A quattro anni di distanza, il cambio di etichetta e il passare del tempo non sembrano aver nuociuto all’ispirazione del combo milanese, ancora in grado di pestare con convinzione, tanto che “Frontiera” sembra la naturale continuazione di “In cammino”. L’unica novità di rilievo è il coinvolgimento di Gianmarco Pirro alla voce a fianco del vecchio vocalist Mauro Zaccuri, per il resto, la band milanese è ancora innegabilmente posseduta da un innato spirito punk. Ed i punti di riferimento sono sempre gli stessi.
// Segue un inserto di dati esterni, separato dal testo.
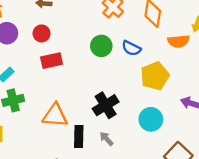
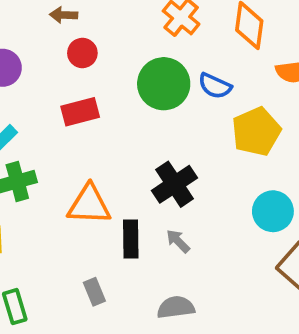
red circle: (42, 33) -> (82, 53), moved
green circle: (101, 46) -> (164, 84), size x1.4
cyan circle: (151, 119) -> (273, 211), moved

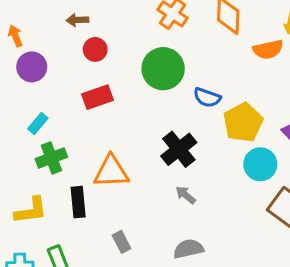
blue semicircle: (215, 86) -> (207, 98), moved
yellow pentagon: (256, 132) -> (243, 122), moved
black rectangle: (131, 239) -> (78, 202), moved

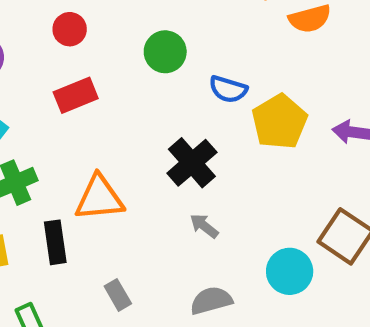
green circle: (163, 69) -> (165, 52), size x0.7
cyan circle: (260, 164) -> (290, 271), moved

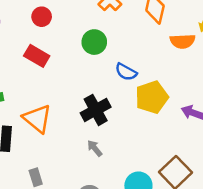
red rectangle: (76, 95) -> (37, 56), turned 40
orange triangle: (99, 198) -> (37, 119), turned 32

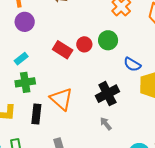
red circle: (42, 17) -> (84, 44), moved

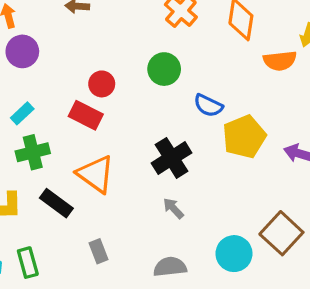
red circle: (84, 44) -> (102, 84), moved
red rectangle: (63, 50) -> (86, 115), moved
black rectangle: (36, 114) -> (56, 203), turned -54

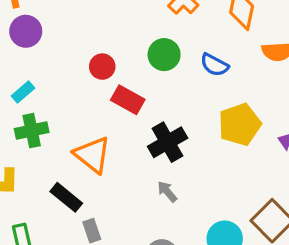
blue semicircle: (208, 105) -> (214, 65), moved
red rectangle: (86, 115) -> (128, 100), moved
black rectangle: (56, 203) -> (66, 197), moved

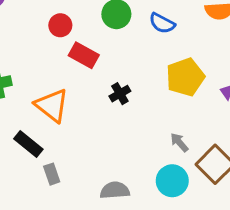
black cross: (168, 142) -> (120, 94), size x0.6
gray arrow: (167, 192) -> (179, 142), moved

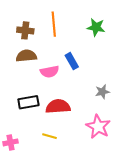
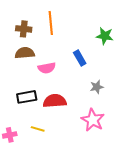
green star: (96, 27) -> (105, 36), moved
blue rectangle: (72, 61) -> (80, 58), moved
yellow line: (50, 136) -> (38, 129), moved

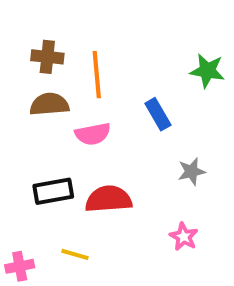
orange line: (51, 23) -> (97, 75), moved
pink star: (93, 120) -> (184, 237), size x0.6

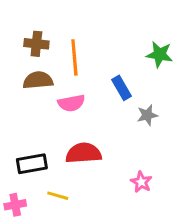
gray star: (192, 171) -> (147, 115), moved
black rectangle: (53, 191) -> (32, 164), moved

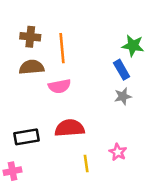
blue rectangle: (121, 88) -> (122, 70), moved
yellow line: (58, 196) -> (86, 164), moved, turned 66

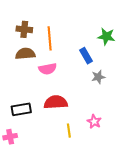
blue rectangle: (122, 70) -> (86, 56), moved

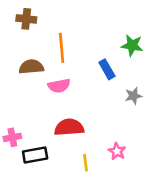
brown cross: (24, 29) -> (26, 19), moved
gray star: (98, 77) -> (133, 96), moved
black rectangle: (21, 109) -> (35, 155), moved
pink cross: (10, 137) -> (12, 137), moved

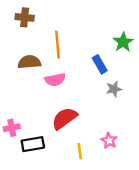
green star: (132, 45) -> (123, 42), turned 30
gray star: (133, 96) -> (114, 89), moved
red semicircle: (69, 127) -> (65, 118), turned -32

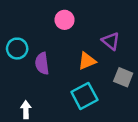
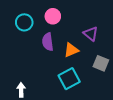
cyan circle: (17, 49) -> (24, 22), moved
purple semicircle: (42, 63) -> (48, 42), moved

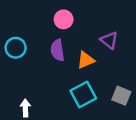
cyan circle: (24, 22) -> (16, 48), moved
gray square: (101, 63) -> (121, 96), moved

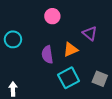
purple semicircle: (57, 50) -> (47, 55), moved
white arrow: (25, 108) -> (13, 89), moved

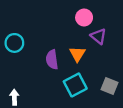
pink circle: (52, 16) -> (84, 17), moved
orange triangle: (71, 50) -> (77, 54), turned -35

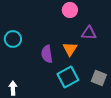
pink circle: (84, 17) -> (70, 10), moved
purple triangle: (98, 36) -> (89, 33), turned -35

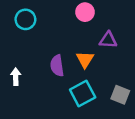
cyan circle: (13, 39) -> (25, 19), moved
white arrow: (13, 88) -> (16, 77), moved

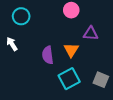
white arrow: (16, 77) -> (12, 44), moved, turned -32

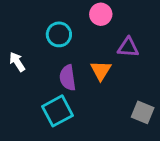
cyan circle: (21, 16) -> (59, 34), moved
cyan square: (69, 79) -> (57, 111), moved

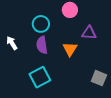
purple semicircle: (68, 78) -> (42, 45), moved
A cominciare dai Clash (“Lost in a reggae city" cantava il vecchio Joe”, da “Ossigeno”, oltre a “Jack Daniel’s midnight”), evocati anche da incursioni reggae (“Senza amore”, “Sei tu”), e poi palate di energia rock (“Stesse madri”), richiami ska (“Gas”) e al mondo arabo (“Alì (boma yè)”, con tanto di dedica a sua maestà Mohamed Alì), e momenti introspettivi (la conclusiva “Push”). Tutto suonato con convinzione e il giusto tiro, tra rude essenzialità e il tentativo di allargare il proprio raggio di azione, in puro stile Joe Strummer.

Ma se proprio dovessimo metterci a cercare una differenza con il passato, allora scopriremmo che le liriche, pur continuando ad essere piuttosto lontane anche dalla sola idea della banalità, mancano di quei riferimenti “forti” presenti nel lavoro precedente. Niente da dire quando i Linea si scagliano con rabbia contro la flessibilità del lavoro (“Temporaneo”), ma frasi come “Sei tu, sei tu, il centro del mondo, l’amore tu sei per sempre... per sempre”, sembrano essere state scritte da qualcun’altro.